Abstract

The success of parallel architectures has been limited by the lack of high-level parallel programming languages and useful programming models. The data-parallel model of programming has been demonstrated to be useful and natural on a wide variety of parallel architectures. This dissertation presents a set of formal techniques for compiling high-level languages based on data-parallelism. These techniques have been developed in the context of the high-level language FP*. FP* is a data-parallel dialect of the functional language FP which supports nested collections of data objects, polymorphism and higher-order functions. FP* is suitable for data-parallel programming because its basic data type is an aggregate of other primitive data types, and its primitive functions operate on aggregates as a whole. The compiler translates FP* programs into low-level programs with forall loops, where parallelism arises from simultaneous execution of all loop iterations. The compiler uses an inference system to determine types of data objects and sizes of arrays in the program. Structure inference makes possible compile-time optimizations that reduce synchronization and storage requirements at run-time on parallel machines. High-level languages organized around aggregates tend to suffer due to the creation and copying of large intermediate data structures.
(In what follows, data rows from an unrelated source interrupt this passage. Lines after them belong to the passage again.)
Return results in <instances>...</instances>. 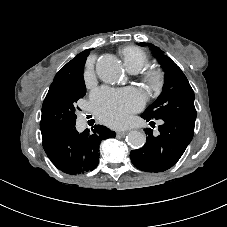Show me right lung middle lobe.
Listing matches in <instances>:
<instances>
[{
	"label": "right lung middle lobe",
	"instance_id": "right-lung-middle-lobe-1",
	"mask_svg": "<svg viewBox=\"0 0 227 227\" xmlns=\"http://www.w3.org/2000/svg\"><path fill=\"white\" fill-rule=\"evenodd\" d=\"M86 94L83 73L76 78L54 80L44 99L40 129L42 136L60 127L76 124L77 101Z\"/></svg>",
	"mask_w": 227,
	"mask_h": 227
}]
</instances>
On parallel architectures, copying of large data structures may require inter-processor communication, which can be extremely expensive compared to local computation. The FP* compiler significantly minimizes the copying of large data structures, thereby reducing interprocessor communication on parallel computers. The compiler also optimizes data layout to improve load balance of compiled programs. These techniques have been devised in a formal framework. This dissertation presents a formal description of the compiler using a syntactic function that produces low-level data-parallel programs given an FP* function as input. The effects of the compiler optimizations are demonstrated through an implementation on the Connection Machine CM-2. Running times are presented for a set of benchmark programs written in FP* and compiled into CM Fortran using the compiler reported in this dissertation. These timings demonstrate the performance improvements obtained through the compiler optimizations that are formally specified in this thesis.